Connecticut, a long-time hub for aerospace component manufacturers is having an especially hard time filling the over 13,000 available positions in the state. East Hartford-based Pratt & Whitney manufactures geared turbofan jet engines, which are growing in popularity thanks to their quiet operation and fuel efficiency, has a backlog of 8,000 engines on order. The lack of skilled labor is making it impossible to meet demand.
On May 16th, aerospace industry executives met at New England Air Museum at Windsor Locks. Approximately 150 representatives attended the meeting to address a common issue for all aerospace manufacturers; the shortage of experienced and trained employees to handle the increase in orders. So these companies are looking for options to bridge the skills gap in the labor force.

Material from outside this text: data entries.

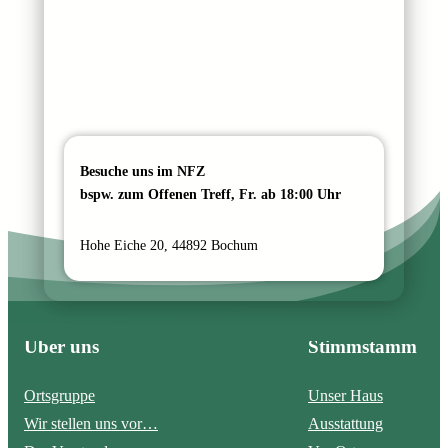
Besuche uns im NFZ
bspw. zum Offenen Treff, Fr. ab 18:00 Uhr
Hohe Eiche 20, 44892 Bochum
Über uns
Stimmstamm
Ortsgruppe
Unser Haus
Wir stellen uns vor…
Ausstattung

Max McIntyre, vice president of New England Airfoil Products based in Farmington said that Connecticut remained extremely viable for manufacturing the many complex components used in jet engines, so it was important for the company to find more skilled employees rather than lose the business to other states or worse, other countries. Catherine Smith, commissioner of the state Department of Economic and Community Development told the audience at the annual gathering that development of a skilled workforce remained the top priority for the government with the state offering financial and other support from a state fund for manufacturing for training.
Using statistics from the Labor Department, Ms Smith said that approximately 13,600 jobs were available in the manufacturing sector in the Connecticut alone. Though the boom in the aerospace sector was exciting for the state, she said that it created new problems, as manufacturers found it difficult to hire trained employees with relevant skills. The state government is working closely with the aerospace component manufacturers to encourage young people to consider a career in the manufacturing sector, interacting with them in technical training schools, community colleges and high schools. Those who work in the aerospace sector are speaking to students at every available opportunity. In some cases students who have studied other subjects such as finance are being re-trained in manufacturing work.
On May 8th, a bill sponsored by Reps. Sam Graves (R-Mo.), Dan Lipinski (D-Ill.), Markwayne Mullin (R-Okla.) and Brenda Lawrence (D-Mich.) introduced a bill to address this growing problem. The bill creates a new program to provide education grants to develop of the aviation maintenance workforce. The new program will be administered by the FAA.